I don’t know much about the reasons why a person may chose to self-harm, so when I ran across this book, the synopsis instantly grabbed me.
Charlotte Davis is seventeen-years-old and cuts her arms and legs in attempt to numb herself from her life. She doesn’t want to die and she’s not crying out for attention – she just doesn’t want to hurt anymore. Her whole life has been one devastating disappointment after another and cutting is the only thing that seemingly makes her feel like she has – at least a little bit of – control over herself and her life.

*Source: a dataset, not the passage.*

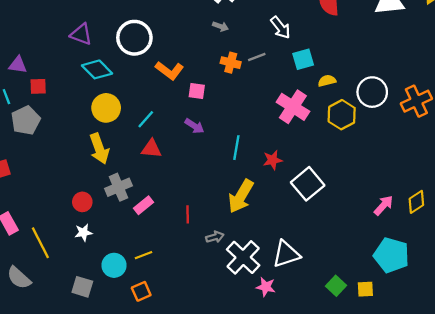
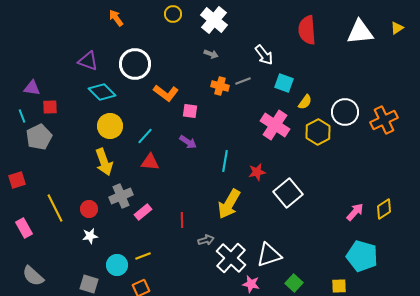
cyan square: (303, 59) -> (284, 83), turned 36
yellow semicircle: (327, 81) -> (305, 102), turned 140
yellow line: (40, 243) -> (55, 208), moved
green square: (336, 286) -> (294, 283), moved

It is heartbreaking in it’s honesty. It is raw and emotionally taxing. But it is also hopeful. Glasgow gives her characters a chance to come out – not fixed – but mended, in the end. In the face of utter loneliness, I closed the book feeling like they had a chance to finally know happiness and after all the things we learned, I needed that sense of hope and closure.
There are several trigger warnings; specifically, triggers for self-harm / addiction / homelessness / absentee parents / death of a parent.
That may be one of the only things I didn’t like about the book. Glasgow presents so many different challenges for her characters that it felt, at times, overwhelming and almost like she was packing too much into the story. However, I didn’t find that it made the story any less believable.
The writing could be criticized as choppy and too quick, but I enjoyed the author’s style and thought it lent itself well to the mind of a lost seventeen-year-old.
After I had finished the book, I wanted that hope and happiness for I felt for Charlotte and truly prayed she had finally found a version of herself she could be kind to. She was far braver than I ever would have been if given her circumstances, I found myself cheering Charlotte on from the sidelines!